Apax Partners has returned 4.2 billion euros ($4.5 billion) to investors in the past three months from one of Europe’s largest buyout funds raised before the financial crisis, said people with knowledge of the matter.
That brings the total returned to the private equity fund’s backers in the past 15 months to about 9.7 billion euros, said the people, who asked not to be identified because they weren’t authorized to speak publicly. Apax’s biggest profits in the past year stem from the sale of Israeli dairy products producer Tnuva and British publisher Auto Trader.
The figures mark a turnaround for Apax’s seventh pool, a 11.2 billion-euro fund raised in 2007. The vehicle, which the firm’s executives had expected to deliver a 30 percent loss during the financial crisis, is now valued at 60 percent more than its backers’ original pledges, a figure that may increase in time to 80 percent, one of the people said.
Apax reaped almost six times its original investment in Tnuva, more than quadrupled its investment in Auto Trader, and still owns a quarter of the publisher after taking it public last month.
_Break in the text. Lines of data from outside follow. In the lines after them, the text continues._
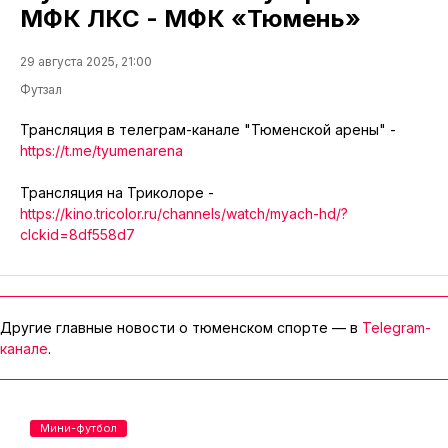
МФК ЛКС - МФК «Тюмень»
29 августа 2025, 21:00
Футзал
Трансляция в телеграм-канале "Тюменской арены" -
https://t.me/tyumenarena
Трансляция на Триколоре -
https://kino.tricolor.ru/channels/watch/myach-hd/?
clckid=8df558d7
Другие главные новости о тюменском спорте — в
Telegram-
канале
.
Мини-футбол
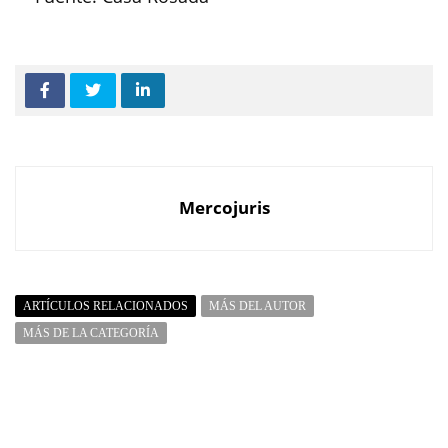
Mercojuris
ARTÍCULOS RELACIONADOS
MÁS DEL AUTOR
MÁS DE LA CATEGORÍA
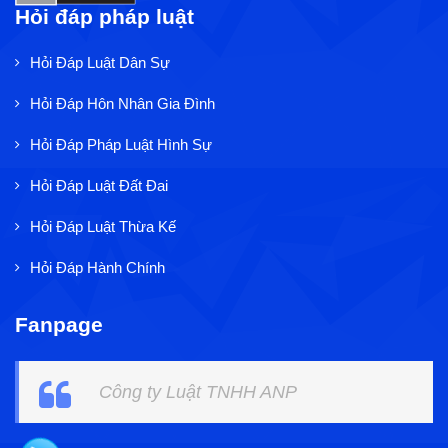
Hỏi đáp pháp luật
Hỏi Đáp Luật Dân Sự
Hỏi Đáp Hôn Nhân Gia Đình
Hỏi Đáp Pháp Luật Hình Sự
Hỏi Đáp Luật Đất Đai
Hỏi Đáp Luật Thừa Kế
Hỏi Đáp Hành Chính
Fanpage
Công ty Luật TNHH ANP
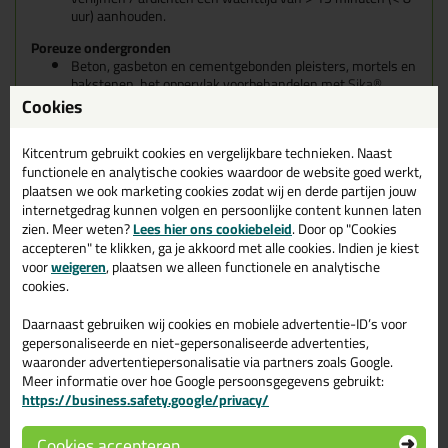
uur) aanhouden.
Poreuze
ondergronden
Beton, gasbeton en cementgebonden pleisters, mortels en
bakstenen, het oppervlak voorbehandelen met
Sika®
Primer-3 N
, aangebracht met een
kwast
. Voor het
Cookies
verlijmen / afdichten een wachttijd van > 30 minuten (< 8
uur) aanhouden.
Kitcentrum gebruikt cookies en vergelijkbare technieken. Naast
Opmerking: Primers en activatoren zijn hechtingsbevorderaars
functionele en analytische cookies waardoor de website goed werkt,
en geen alternatief om een slechte voorbereiding / reiniging van
plaatsen we ook marketing cookies zodat wij en derde partijen jouw
het voegoppervlak te verbeteren. Primers verbeteren ook de
internetgedrag kunnen volgen en persoonlijke content kunnen laten
langdurige hechting van de afgedichte voeg. Neem contact op met
zien. Meer weten?
Lees hier ons cookiebeleid
. Door op "Cookies
de technische dienst van Sika voor meer informatie.
accepteren" te klikken, ga je akkoord met alle cookies. Indien je kiest
voor
weigeren
, plaatsen we alleen functionele en analytische
cookies.
Verwerking / gereedschappen
Daarnaast gebruiken wij cookies en mobiele advertentie-ID’s voor
Volg strikt de installatieprocedures zoals gedefinieerd in method
gepersonaliseerde en niet-gepersonaliseerde advertenties,
statements, toepassingshandleidingen en werkinstructies, die
waaronder advertentiepersonalisatie via partners zoals Google.
altijd moeten worden aangepast aan de werkelijke
Meer informatie over hoe Google persoonsgegevens gebruikt:
locatieomstandigheden.
https://business.safety.google/privacy/
Verlijmingswijze
Cookies accepteren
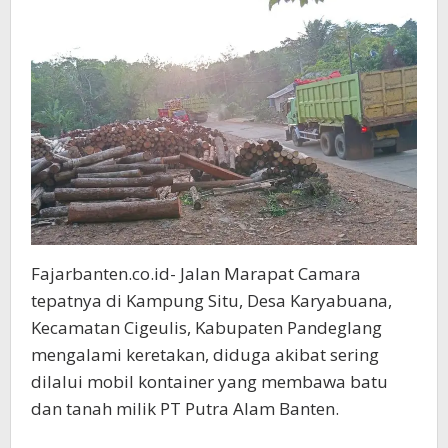
Fajarbanten.co.id- Jalan Marapat Camara
tepatnya di Kampung Situ, Desa Karyabuana,
Kecamatan Cigeulis, Kabupaten Pandeglang
mengalami keretakan, diduga akibat sering
dilalui mobil kontainer yang membawa batu
dan tanah milik PT Putra Alam Banten.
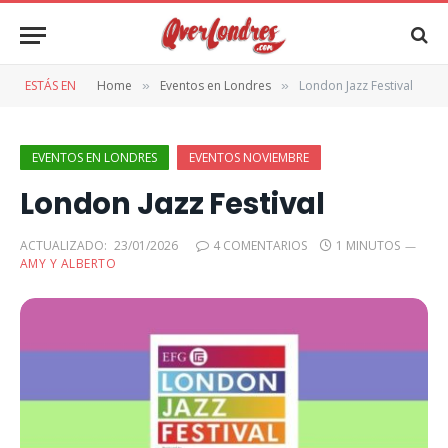
ESTÁS EN
Home
Eventos en Londres
London Jazz Festival
»
»
EVENTOS EN LONDRES
EVENTOS NOVIEMBRE
London Jazz Festival
ACTUALIZADO:
23/01/2026
4 COMENTARIOS
1 MINUTOS
AMY Y ALBERTO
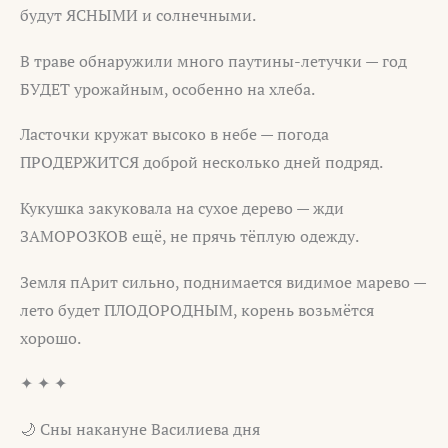
будут ЯСНЫМИ и солнечными.
В траве обнаружили много паутины-летучки — год
БУДЕТ урожайным, особенно на хлеба.
Ласточки кружат высоко в небе — погода
ПРОДЕРЖИТСЯ доброй несколько дней подряд.
Кукушка закуковала на сухое дерево — жди
ЗАМОРОЗКОВ ещё, не прячь тёплую одежду.
Земля пАрит сильно, поднимается видимое марево —
лето будет ПЛОДОРОДНЫМ, корень возьмётся
хорошо.
✦ ✦ ✦
🌙 Сны накануне Василиева дня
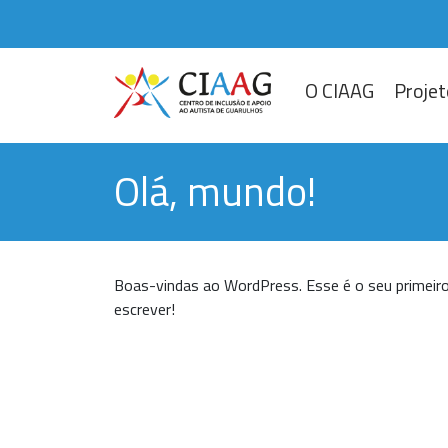
O CIAAG
Projet
Olá, mundo!
Boas-vindas ao WordPress. Esse é o seu primeiro
escrever!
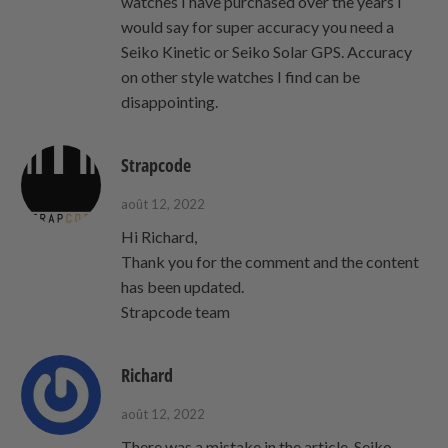
watches I have purchased over the years I
would say for super accuracy you need a
Seiko Kinetic or Seiko Solar GPS. Accuracy
on other style watches I find can be
disappointing.
Strapcode
août 12, 2022
Hi Richard,
Thank you for the comment and the content
has been updated.
Strapcode team
Richard
août 12, 2022
There was a mistake in the article. Seiko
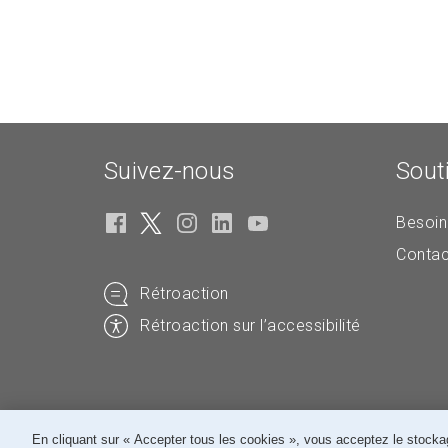
Suivez-nous
Sout
Besoin
Contac
Rétroaction
Rétroaction sur l’accessibilité
En cliquant sur « Accepter tous les cookies », vous acceptez le stockag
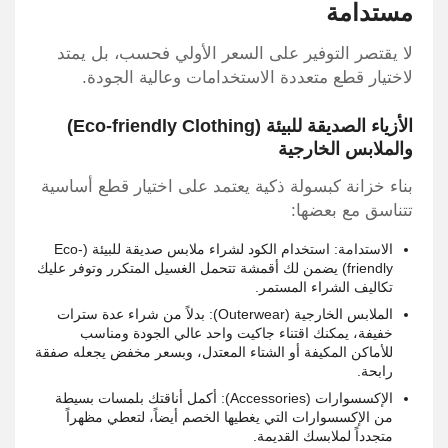
مستدامة
لا يقتصر التوفير على السعر الأولي فحسب، بل يمتد
لاختيار قطع متعددة الاستخدامات وعالية الجودة.
الأزياء الصديقة للبيئة (Eco-friendly Clothing)
والملابس الخارجية
بناء خزانة كبسولة ذكية يعتمد على اختيار قطع أساسية
تتناسق مع بعضها:
الاستدامة: استخدام الكود لشراء ملابس صديقة للبيئة (Eco-
friendly) يضمن لك أقمشة تتحمل الغسيل المتكرر وتوفر عليك
تكاليف الشراء المستمر.
الملابس الخارجية (Outerwear): بدلاً من شراء عدة سترات
خفيفة، يمكنك اقتناء جاكيت واحد عالي الجودة ومناسب
للأماكن المكيفة أو الشتاء المعتدل، وبسعر مخفض يجعله صفقة
رابحة.
الإكسسوارات (Accessories): أكمل أناقتك بلمسات بسيطة
من الإكسسوارات التي يغطيها الخصم أيضاً، لتعطي مظهراً
متجدداً لملابسك القديمة.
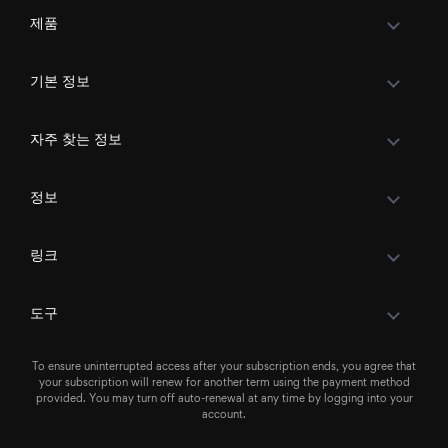
제품
기본 정보
자주 찾는 정보
정보
링크
도구
To ensure uninterrupted access after your subscription ends, you agree that
your subscription will renew for another term using the payment method
provided. You may turn off auto-renewal at any time by logging into your
account.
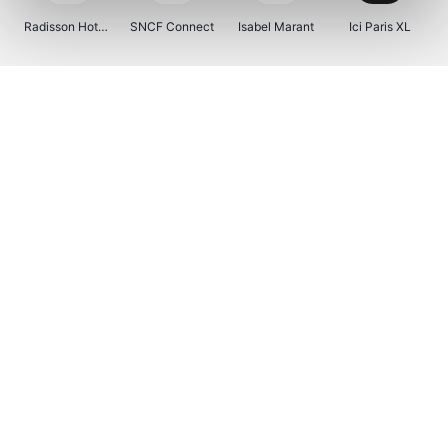
Radisson Hotels
SNCF Connect
Isabel Marant
Ici Paris XL
BergHOFF Home
Kenwood
Brouwland
I-run
Moulinex
Happy Size
Atlas & Zanzibar
Visiondirect
123optic
Warredal
Marlies Dekkers
Lyca Mobile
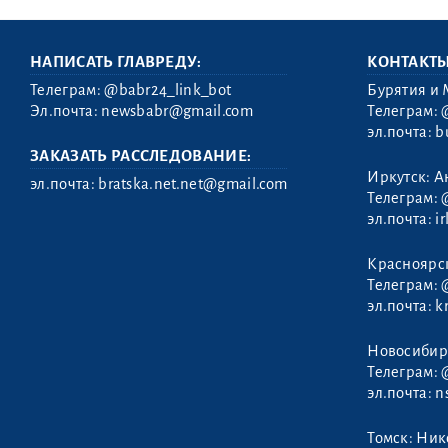
НАПИСАТЬ ГЛАВРЕДУ:
КОНТАКТ
Телеграм:
@babr24_link_bot
Бурятия и 
Эл.почта:
newsbabr@gmail.com
Телеграм:
эл.почта:
b
ЗАКАЗАТЬ РАССЛЕДОВАНИЕ:
Иркутск: А
эл.почта:
bratska.net.net@gmail.com
Телеграм:
эл.почта:
i
Красноярс
Телеграм:
эл.почта:
k
Новосибир
Телеграм:
эл.почта:
n
Томск: Ни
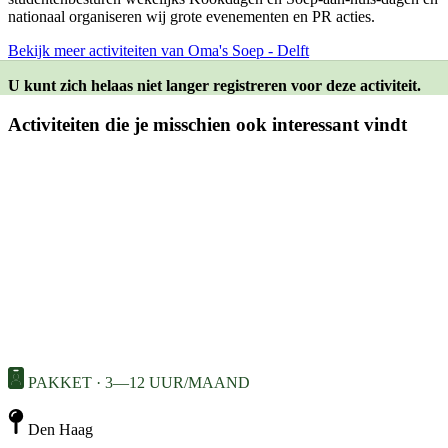
nationaal organiseren wij grote evenementen en PR acties.
Bekijk meer activiteiten van Oma's Soep - Delft
U kunt zich helaas niet langer registreren voor deze activiteit.
Activiteiten die je misschien ook interessant vindt
PAKKET · 3—12 UUR/MAAND
Den Haag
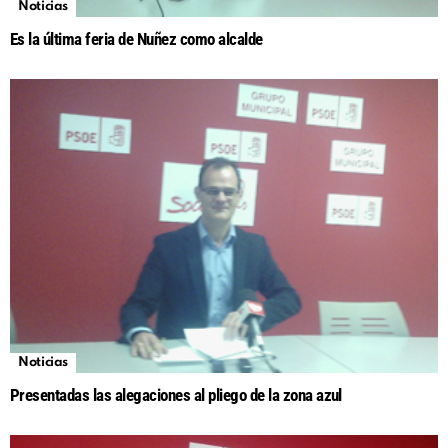
Noticias
Es la última feria de Nuñez como alcalde
Noticias
Presentadas las alegaciones al pliego de la zona azul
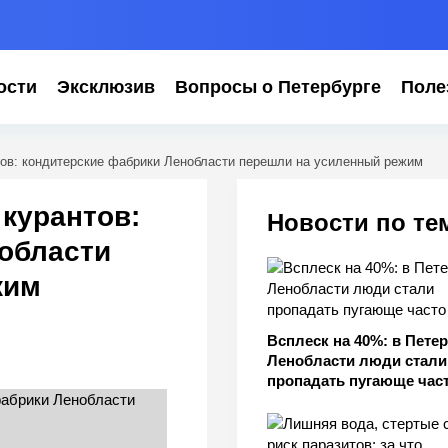
ости
Эксклюзив
Вопросы о Петербурге
Поле
тов: кондитерские фабрики Ленобласти перешли на усиленный режим
курантов:
Новости по те
области
жим
Всплеск на 40%: в Петер
Ленобласти люди стали
пропадать пугающе час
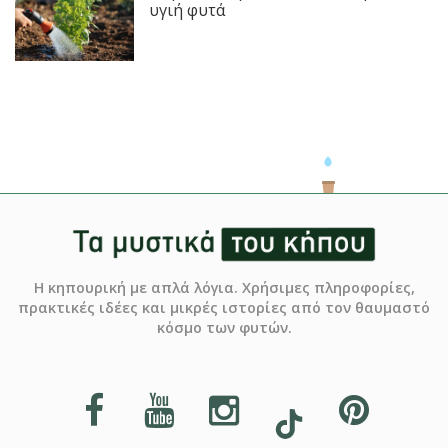
υγιή φυτά
Η κηπουρική με απλά λόγια. Χρήσιμες πληροφορίες,
πρακτικές ιδέες και μικρές ιστορίες από τον θαυμαστό
κόσμο των φυτών.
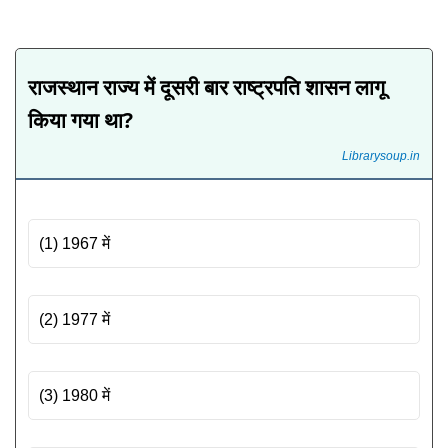
राजस्थान राज्य में दूसरी बार राष्ट्रपति शासन लागू
किया गया था?
Librarysoup.in
(1) 1967 में
(2) 1977 में
(3) 1980 में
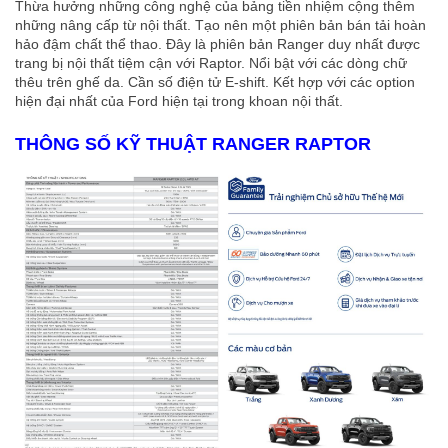
Thừa hưởng những công nghệ của bảng tiền nhiệm cộng thêm
những nâng cấp từ nội thất. Tạo nên một phiên bản bán tải hoàn
hảo đậm chất thể thao. Đây là phiên bản Ranger duy nhất được
trang bị nội thất tiệm cận với Raptor. Nổi bật với các dòng chữ
thêu trên ghế da. Cần số điện tử E-shift. Kết hợp với các option
hiện đại nhất của Ford hiện tại trong khoan nội thất.
THÔNG SỐ KỸ THUẬT RANGER RAPTOR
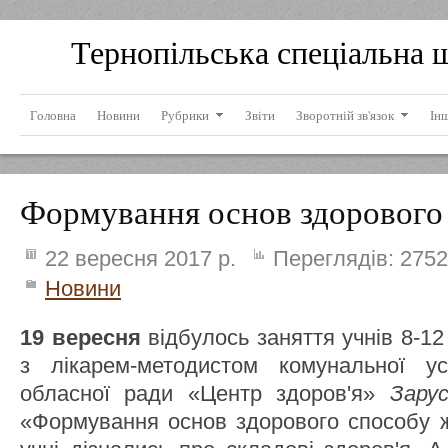
Тернопільська спеціальна 
Головна
Новини
Рубрики
Звіти
Зворотній зв'язок
Ін
Формування основ здорового
22 вересня 2017 р.
Переглядів:
2752
Новини
19 вересня
відбулось заняття учнів 8-12
з лікарем-методистом комунальної ус
обласної ради «Центр здоров'я»
Зарус
«Формування основ здорового способу ж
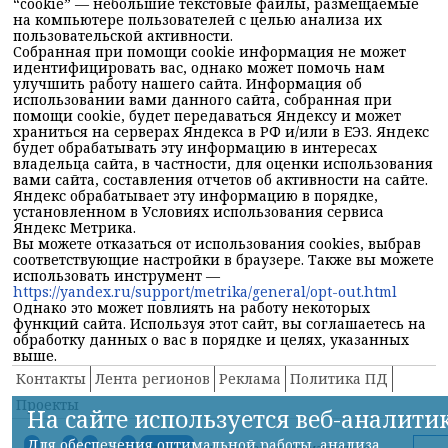
“cookie” — небольшие текстовые файлы, размещаемые
на компьютере пользователей с целью анализа их
пользовательской активности.
Собранная при помощи cookie информация не может
идентифицировать вас, однако может помочь нам
улучшить работу нашего сайта. Информация об
использовании вами данного сайта, собранная при
помощи cookie, будет передаваться Яндексу и может
храниться на серверах Яндекса в РФ и/или в ЕЭЗ. Яндекс
будет обрабатывать эту информацию в интересах
владельца сайта, в частности, для оценки использования
вами сайта, составления отчетов об активности на сайте.
Яндекс обрабатывает эту информацию в порядке,
установленном в Условиях использования сервиса
Яндекс Метрика.
Вы можете отказаться от использования cookies, выбрав
соответствующие настройки в браузере. Также вы можете
использовать инструмент —
https://yandex.ru/support/metrika/general/opt-out.html
Однако это может повлиять на работу некоторых
функций сайта. Используя этот сайт, вы соглашаетесь на
обработку данных о вас в порядке и целях, указанных
выше.
Контакты
Лента регионов
Реклама
Политика ПД
Проекты
На сайте используется веб-аналити
Для обеспечения оптимальной работы, анализа
© 2014, Использованы материалы информационного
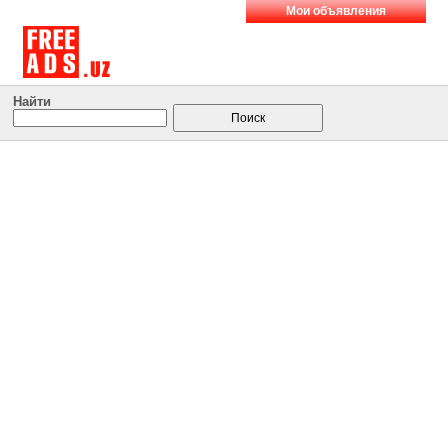
Мои объявления
Найти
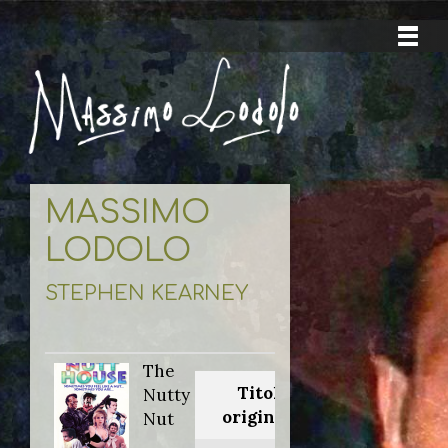
MASSIMO
LODOLO
STEPHEN KEARNEY
The
Titolo
Nutty
originale:
Nut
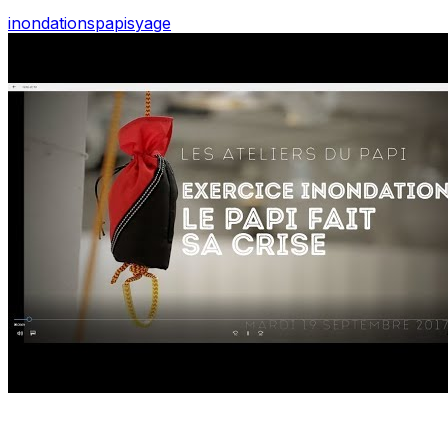
inondations
papi
syage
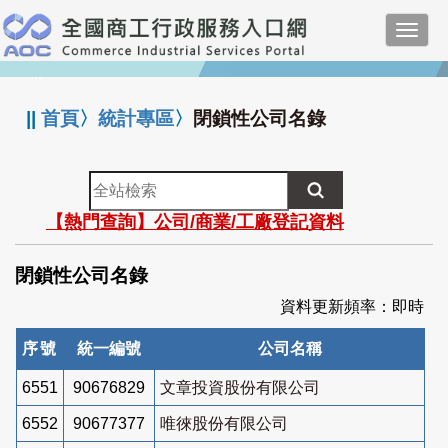
跳
Toggl
到
navig
主
:::
要
內
||
首頁
〉
統計專區
〉
閉鎖性公司名錄
容
全
站
【熱門查詢】公司/商業/工廠登記資料
檢
索
閉鎖性公司名錄
資料更新頻率：即時
序號
統一編號
公司名稱
6551
90676829
文章投資股份有限公司
6552
90677377
唯徠股份有限公司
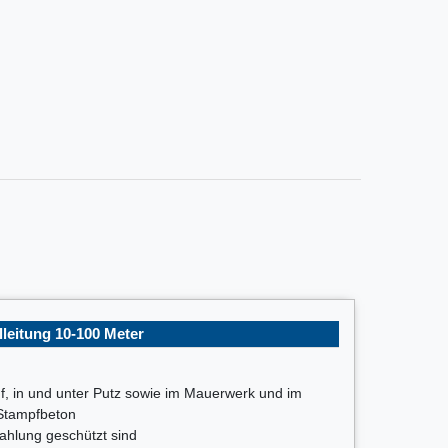
eitung 10-100 Meter
, in und unter Putz sowie im Mauerwerk und im
 Stampfbeton
ahlung geschützt sind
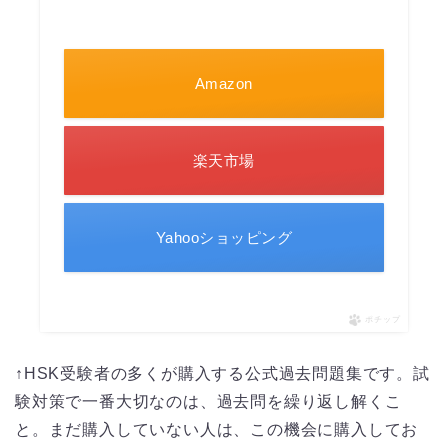
Amazon
楽天市場
Yahooショッピング
ポチップ
↑HSK受験者の多くが購入する公式過去問題集です。試
験対策で一番大切なのは、過去問を繰り返し解くこ
と。まだ購入していない人は、この機会に購入してお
Even so, the fund wrote down the value of its stake in Takko to 10 percent of the cash it originally invested as the German chain of discount clothing stores struggled to grow, one of the people said.
The firm, which is led by Andrew Sillitoe and Mitch Truwit, disclosed the figures to investors at its annual meeting, at London’s Savoy Hotel on Tuesday, the people said. A spokeswoman for London-based Apax declined to comment.